As $e$ is a constant the normal rules of exponents apply - $e^{-a} = \frac{1}{e^a}$.

6. what the question is asking for is the rate of growth, so in order for me to find that i need to first find the derivative which I believe can be found if I alter the equation to become P(t)=500(1+e^-t)^-1 , the thing is I don't really know how to find the derivative for this equation since its exponential but it also contains e which makes it tricky, I know I can use a combination of the chain rule for exponential functions as well as the product rule, but I can't really figure it out using e.

7. Originally Posted by surffan
what the question is asking for is the rate of growth, so in order for me to find that i need to first find the derivative which I believe can be found if I alter the equation to become P(t)=500(1+e^-t)^-1 , the thing is I don't really know how to find the derivative for this equation since its exponential but it also contains e which makes it tricky, I know I can use a combination of the chain rule for exponential functions as well as the product rule, but I can't really figure it out using e.
Use the chain rule and the fact that $\frac{d}{dx} e^{kx} = ke^{kx}$. All the chain rule is in this case is to multiply the derivative of e^(-t) by the derivative of the main expression using the power law.

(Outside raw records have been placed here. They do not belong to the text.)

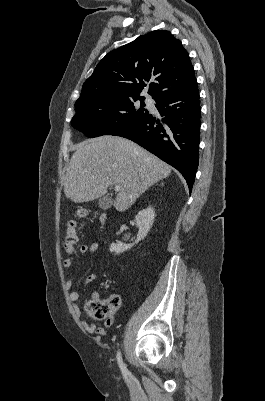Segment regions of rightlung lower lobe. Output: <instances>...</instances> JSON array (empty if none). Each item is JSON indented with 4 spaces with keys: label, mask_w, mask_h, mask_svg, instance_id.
I'll list each match as a JSON object with an SVG mask.
<instances>
[{
    "label": "right lung lower lobe",
    "mask_w": 265,
    "mask_h": 401,
    "mask_svg": "<svg viewBox=\"0 0 265 401\" xmlns=\"http://www.w3.org/2000/svg\"><path fill=\"white\" fill-rule=\"evenodd\" d=\"M164 118H145L112 135L128 138L175 167L191 191L199 163L200 104L197 81L189 88L155 99Z\"/></svg>",
    "instance_id": "obj_1"
}]
</instances>
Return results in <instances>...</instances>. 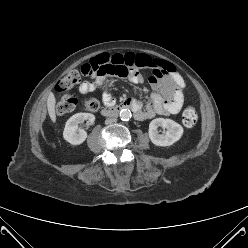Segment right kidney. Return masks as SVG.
I'll use <instances>...</instances> for the list:
<instances>
[{
	"instance_id": "ca27d5eb",
	"label": "right kidney",
	"mask_w": 248,
	"mask_h": 248,
	"mask_svg": "<svg viewBox=\"0 0 248 248\" xmlns=\"http://www.w3.org/2000/svg\"><path fill=\"white\" fill-rule=\"evenodd\" d=\"M95 116L90 113H77L68 119L66 122L63 137L72 145H79L83 143L87 138V132L84 129L78 127L82 121H87L88 125L94 123Z\"/></svg>"
}]
</instances>
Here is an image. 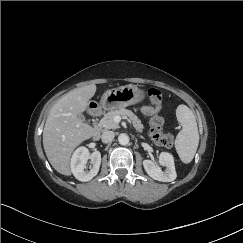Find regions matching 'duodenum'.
Masks as SVG:
<instances>
[{"label":"duodenum","mask_w":243,"mask_h":243,"mask_svg":"<svg viewBox=\"0 0 243 243\" xmlns=\"http://www.w3.org/2000/svg\"><path fill=\"white\" fill-rule=\"evenodd\" d=\"M101 112H102V109H101V108H97V109L94 111L93 116H97V115H99ZM93 137H94L95 139L98 138V132H97V130H94Z\"/></svg>","instance_id":"obj_1"}]
</instances>
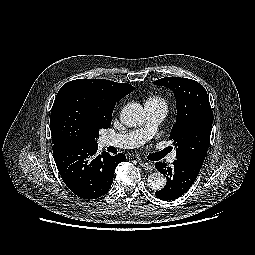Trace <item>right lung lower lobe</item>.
I'll return each mask as SVG.
<instances>
[{"instance_id": "1", "label": "right lung lower lobe", "mask_w": 255, "mask_h": 255, "mask_svg": "<svg viewBox=\"0 0 255 255\" xmlns=\"http://www.w3.org/2000/svg\"><path fill=\"white\" fill-rule=\"evenodd\" d=\"M98 146L53 145L54 159L66 186L78 197L96 199L113 182L116 166L126 160L124 154H97Z\"/></svg>"}]
</instances>
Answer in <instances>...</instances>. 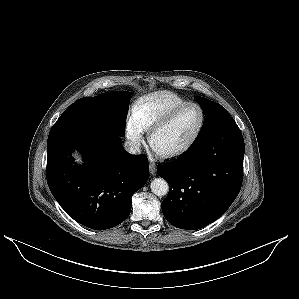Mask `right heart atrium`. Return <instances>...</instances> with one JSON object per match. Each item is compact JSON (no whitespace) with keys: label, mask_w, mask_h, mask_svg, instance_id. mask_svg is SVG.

$-500(1+e^{-t})^{-2} \cdot -e^{-t} = \frac{500}{e^t(1+e^{-t})^2}$

8. Originally Posted by surffan
what the question is asking for is the rate of growth, so in order for me to find that i need to first find the derivative which I believe can be found if I alter the equation to become P(t)=500(1+e^-t)^-1 , the thing is I don't really know how to find the derivative for this equation since its exponential but it also contains e which makes it tricky, I know I can use a combination of the chain rule for exponential functions as well as the product rule, but I can't really figure it out using e.
I agree. The rate of population growth is the derivative of the population equation:
$P(t)=\frac{500}{(1+e^{-t})}$ can be rewritten as
$P(t)=500(1+e^{-t})^{-1}$. Using the chain rule we get
$\frac{dP}{dt}=500e^{-t}(1+e^{-t})^{-2}$, and simplifying gives
$\frac{dP}{dt}=\frac{500e^{-t}}{(1+e^{-t})^{2}}$ or
$\frac{dP}{dt}=\frac{500e^{-t}}{(1+e^{-t})^{2}}$.

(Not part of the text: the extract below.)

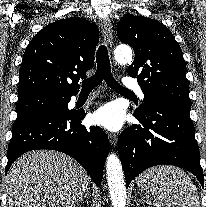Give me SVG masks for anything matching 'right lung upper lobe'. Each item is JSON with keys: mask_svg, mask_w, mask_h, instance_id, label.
I'll list each match as a JSON object with an SVG mask.
<instances>
[{"mask_svg": "<svg viewBox=\"0 0 206 207\" xmlns=\"http://www.w3.org/2000/svg\"><path fill=\"white\" fill-rule=\"evenodd\" d=\"M98 42V29L83 18L62 19L43 28L25 50L18 98L77 94L79 80L94 65Z\"/></svg>", "mask_w": 206, "mask_h": 207, "instance_id": "cb5924a9", "label": "right lung upper lobe"}]
</instances>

Plugging 3 in makes the resultant growth rate 22.588.

The rules for differentiating $e^x$ are very simple, since $\frac{d}{dx}(e^x)=e^x$ (which means $e^x$ is its own derivative and all you have to worry about is the chain rule). For example, the derivative of $e^{-x}$ is $-e^{-x}$ and the derivative of $e^{2x^2}$ is $4x*e^{2x^2}$.

One comment though - shouldn't this be in the calculus forum and not the precalc forum?

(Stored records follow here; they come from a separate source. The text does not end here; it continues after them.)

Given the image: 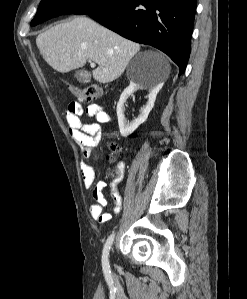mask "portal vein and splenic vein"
<instances>
[{
    "instance_id": "18ae733b",
    "label": "portal vein and splenic vein",
    "mask_w": 247,
    "mask_h": 299,
    "mask_svg": "<svg viewBox=\"0 0 247 299\" xmlns=\"http://www.w3.org/2000/svg\"><path fill=\"white\" fill-rule=\"evenodd\" d=\"M90 66H91V67H95L96 64H95L94 62L90 61Z\"/></svg>"
}]
</instances>
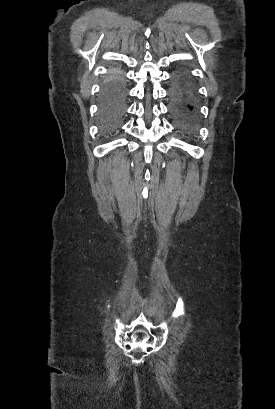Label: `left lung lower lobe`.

9. thank you so much, i was really confused about what e stood for. This is actually a highschool question. grade 12 uni course

10. Originally Posted by masters
Are you trying to write $P(t)=\frac{500}{1+e^{-t}}$

If you're talking about exponential growth, shouldn't it be $P(t)=P_0e^{kt}$.

Actually, $P(t)=\frac{500}{1+e^{-t}}$ is a standard form for logistic growth, not exponential growth. The function behaves exponentially initially, but growth eventually slows and becomes asymptotic. This is the way many populations actually grow since increasing growth rates associated with true exponential growth usually cannot be sustained (i.e. some environmental factor like lack of food, water, or space will eventually limit growth).